Oleh karena tuntutan dan target periode ini adalah menggiring seseorang untuk
membentuk dirinya sehingga terjadi kesesuian anatara apa yang diyakinaninya
(akidahnya) dengan amalan syar’i yang lekat secara menyeluruh pada dirinya dan
muncul dari refleksi akidahnya.
Ketiga: Periode
pemetaan amal islami,
setelaah akidah sang mad’u kuat dan amaliah syar’inya bagus, maka berarti ia
telah menunjukan kesiapannya untuk dipetakan atau ditempatkan dalam proyek amal
islami (amal da’wah) dibawah naungan jamaah dan da’wah, dan dijelaskan
kepadanya dalil-dali syar’i yang mengarahkan kewajiban bekerja di bawah naungan
jamaah dan tidak menghindar dari padanya walau hanya sejengkal. Kesimpulannya
bahwa tarbiah fardiah dimulai dengan tarbiyah islamiyah dan diikat kemudian
dengan aml jama’i.
Kaidah Asasiyah
Terakhir, yang menjadi
catatan penting dalam mentarbiyah adalah kaidah-kaidah asasiyah yang harus di
perhatikan oleh sang Murabbi, dan menerapkan kaidah-kaidah tersebut disela-sela
aktifitasnya dalam menjalankan tarbiyah fardiyah. Kaidah-kaidah tersebut di
antaranya adalah:
1. Ar-Rifq, yaitu kelemahlembutan,
sebagaimana firman alloh SWT dalam surat
al-Imran: 159, kelemah lembutan adalah asas dalam bermuamalah, seoarang
da’i tidak dapat mengambil hati mad’unya, kecuali bila ia mempergaulinya dengan
penuh lemah lembut sehingga menjadi mudah untuk menguasai hatinya.

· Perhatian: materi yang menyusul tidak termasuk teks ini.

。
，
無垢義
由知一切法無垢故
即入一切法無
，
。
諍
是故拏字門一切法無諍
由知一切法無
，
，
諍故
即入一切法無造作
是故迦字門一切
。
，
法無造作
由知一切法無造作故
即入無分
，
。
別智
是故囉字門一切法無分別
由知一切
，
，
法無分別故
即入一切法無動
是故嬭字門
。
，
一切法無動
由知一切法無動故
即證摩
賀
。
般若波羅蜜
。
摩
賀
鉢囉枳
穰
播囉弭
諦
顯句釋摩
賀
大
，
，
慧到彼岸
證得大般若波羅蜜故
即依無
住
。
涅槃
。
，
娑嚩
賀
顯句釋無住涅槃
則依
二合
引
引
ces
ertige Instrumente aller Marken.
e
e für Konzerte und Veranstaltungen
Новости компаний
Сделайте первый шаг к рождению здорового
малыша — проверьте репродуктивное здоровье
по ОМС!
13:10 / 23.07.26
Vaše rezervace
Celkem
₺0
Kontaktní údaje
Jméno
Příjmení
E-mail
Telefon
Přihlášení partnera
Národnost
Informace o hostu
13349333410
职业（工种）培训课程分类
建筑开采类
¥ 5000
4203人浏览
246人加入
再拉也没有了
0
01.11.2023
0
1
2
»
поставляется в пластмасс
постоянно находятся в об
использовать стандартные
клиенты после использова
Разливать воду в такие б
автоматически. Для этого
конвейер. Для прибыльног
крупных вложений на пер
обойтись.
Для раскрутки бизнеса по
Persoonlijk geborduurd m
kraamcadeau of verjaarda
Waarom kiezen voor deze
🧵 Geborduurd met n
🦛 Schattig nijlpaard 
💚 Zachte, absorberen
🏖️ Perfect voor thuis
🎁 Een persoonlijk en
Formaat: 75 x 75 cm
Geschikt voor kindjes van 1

2. Al-Ibti’adu anidzdzammi
wattaa’aatubi, yaitu
menjauhkan sikap agresif yang cenderung mencela dan mendiskriditkan, karena
sesungguhnya da’wah tidak dibangun di atas celaan dan cemoohan, melainkan
dengan Tanashuh (menjaga) dan Taghafur (mema’afkan) serta
Al-Irsyad bil husna (membimbing dengan cara – cara yang baik. Sebagaiman
Ibnussamak seorang Ulama yang zuhud – Rahimahulloh- ketika seseorang berkata
kepaadanya: “Kita bertemu lagi besok dalam rangka saling mencela”, lalau jawab
Ibnu samak: “Bal baini wa bainaka ghodan nataghafar” (Tidak, akan tetapi
kita bertemu besok untuk saling memaafkan).
3. At-tarbiyah Tamhid
wattasywiq,
Tarbiah itu harus dijalankan dengan perlahan bukan dengan paksaan, dengan
memunculkan kesenangan bukan ketakutan, hal ini tentu saja membutuhkan
kesabaran, karena untuk dapat menikmati buahnya kadang harus menunggu masa
panen yang butuh waktu lama.
4. At-Tasyji’, yaitu motivasi sang
da’i Murabbi terhadap mad’unya, berupa “reward”, apresiasi dan penghargaan,
untuk menambah semangat dan mendorongnya untuk beramal, sebagaiman yang telah
dilakukan oleh Rosululloh kepada sahabat Suhaib bin sinan ar-rumy, yang hijrah
ke Madinah dengan meninggalkan seluruh hartanya setelah diambil seluruhnya oleh
orang-orang musyrikin, dan dia hanya bisa menyelamatkan agamanya, Rosululloh
menyambut kedatangannya seraya berkata: “Rabiha Suhaib” (beruntunglah
Suhaib).
Waallohu A’lamu
bisshawab.
Makalah ini disadur
dari Kitab “Mamarratul haq”, Juz a dan ba, lissyaikh Ra’id Abdul hady.